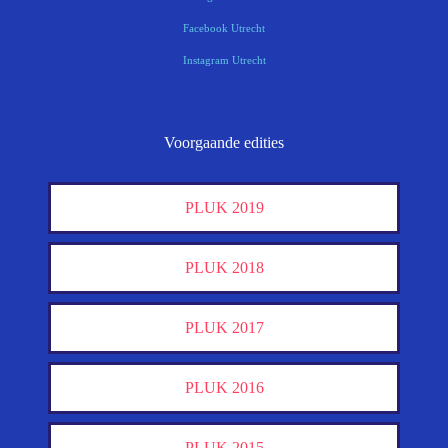
Facebook Utrecht
Instagram Utrecht
Voorgaande edities
PLUK 2019
PLUK 2018
PLUK 2017
PLUK 2016
PLUK 2015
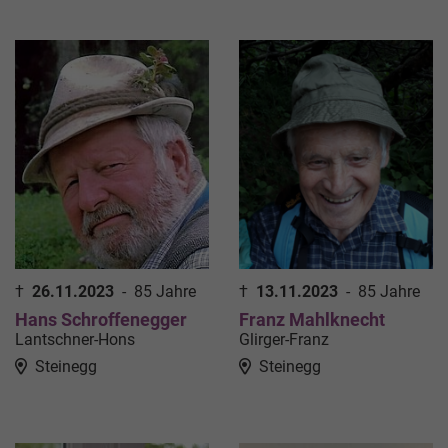
†
26.11.2023
-
85 Jahre
†
13.11.2023
-
85 Jahre
Hans Schroffenegger
Franz Mahlknecht
Lantschner-Hons
Glirger-Franz
Steinegg
Steinegg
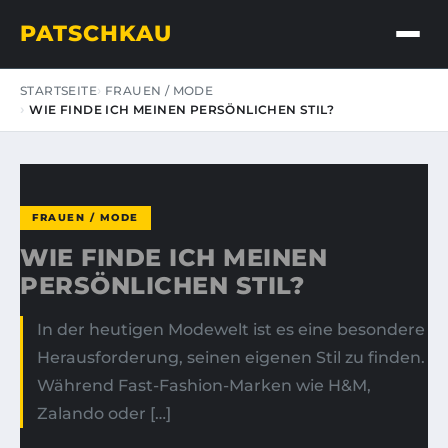
PATSCHKAU
STARTSEITE
FRAUEN / MODE
WIE FINDE ICH MEINEN PERSÖNLICHEN STIL?
FRAUEN / MODE
WIE FINDE ICH MEINEN
PERSÖNLICHEN STIL?
In der heutigen Modewelt ist es eine besondere
Herausforderung, seinen eigenen Stil zu finden.
Während Fast-Fashion-Marken wie H&M,
Zalando oder […]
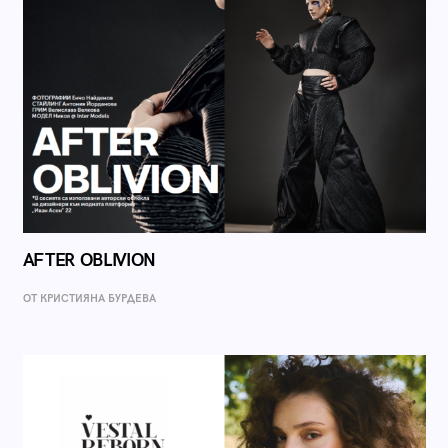
AFTER OBLIVION
ОТ КРИСТИЯНА БУРДЕВА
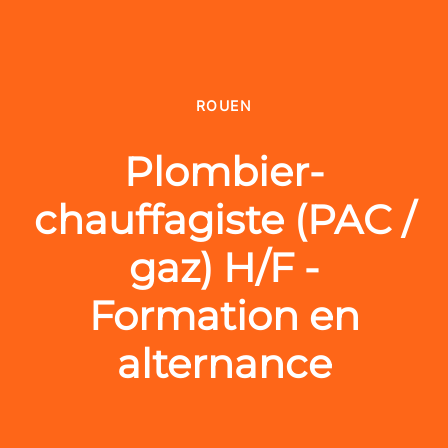
ROUEN
Plombier-
chauffagiste (PAC /
gaz) H/F -
Formation en
alternance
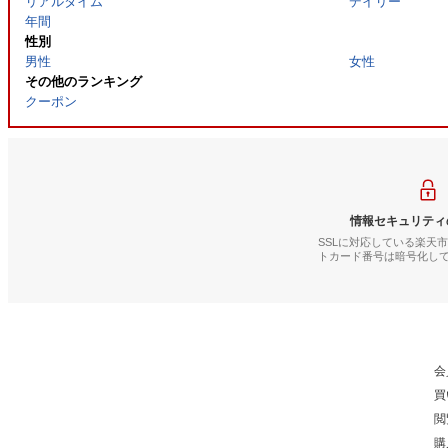
リアルタイム
デイリー
年間
性別
男性
女性
その他のランキング
クーポン
情報セキュリティ
SSLに対応している楽天
トカード番号は暗号化し
会
買
閲
購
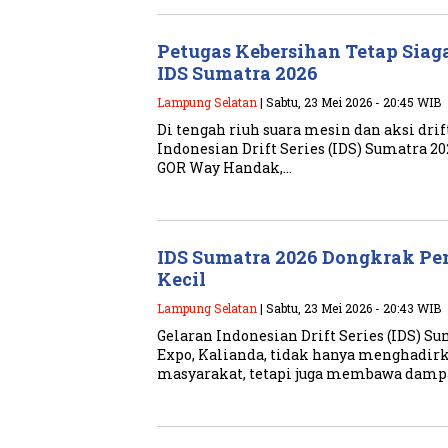
Petugas Kebersihan Tetap Sia
IDS Sumatra 2026
Lampung Selatan
| Sabtu, 23 Mei 2026 - 20:45 WIB
Di tengah riuh suara mesin dan aksi dri
Indonesian Drift Series (IDS) Sumatra 2
GOR Way Handak,…
IDS Sumatra 2026 Dongkrak P
Kecil
Lampung Selatan
| Sabtu, 23 Mei 2026 - 20:43 WIB
Gelaran Indonesian Drift Series (IDS) S
Expo, Kalianda, tidak hanya menghadirk
masyarakat, tetapi juga membawa dam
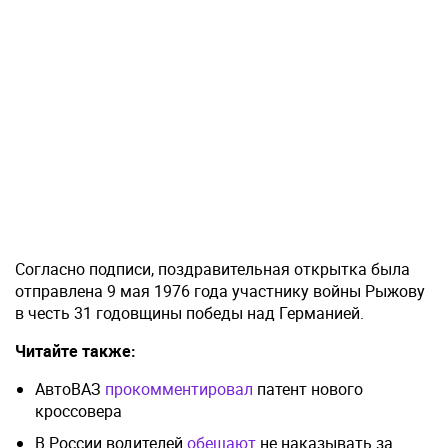
Согласно подписи, поздравительная открытка была
отправлена 9 мая 1976 года участнику войны Рыжову
в честь 31 годовщины победы над Германией.
Читайте также:
АвтоВАЗ
прокомментировал
патент нового
кроссовера
В России водителей
обещают
не наказывать за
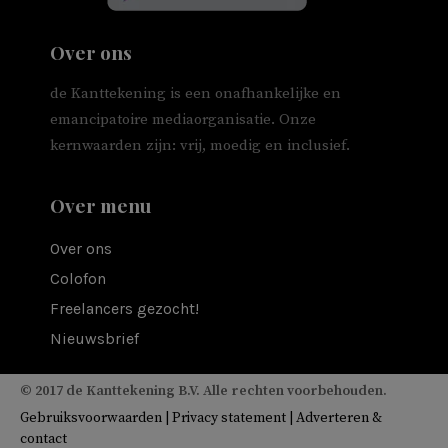
Over ons
de Kanttekening is een onafhankelijke en
emancipatoire mediaorganisatie. Onze
kernwaarden zijn: vrij, moedig en inclusief.
Over menu
Over ons
Colofon
Freelancers gezocht!
Nieuwsbrief
© 2017 de Kanttekening B.V. Alle rechten voorbehouden.
Gebruiksvoorwaarden
|
Privacy statement
|
Adverteren &
contact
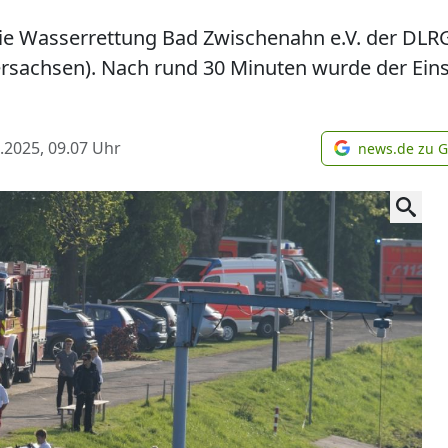
e Wasserrettung Bad Zwischenahn e.V. der DLRG 
sachsen). Nach rund 30 Minuten wurde der Einsa
.2025, 09.07
Uhr
news.de zu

════════

== EXERCISE DIRECTIONS ==
If a line above includes the string "Sumatra", pick it out.

== EXERCISE RESPONSE ==
IDS Sumatra 2026
Indonesian Drift Series (IDS) Sumatra 2
IDS Sumatra 2026 Dongkrak P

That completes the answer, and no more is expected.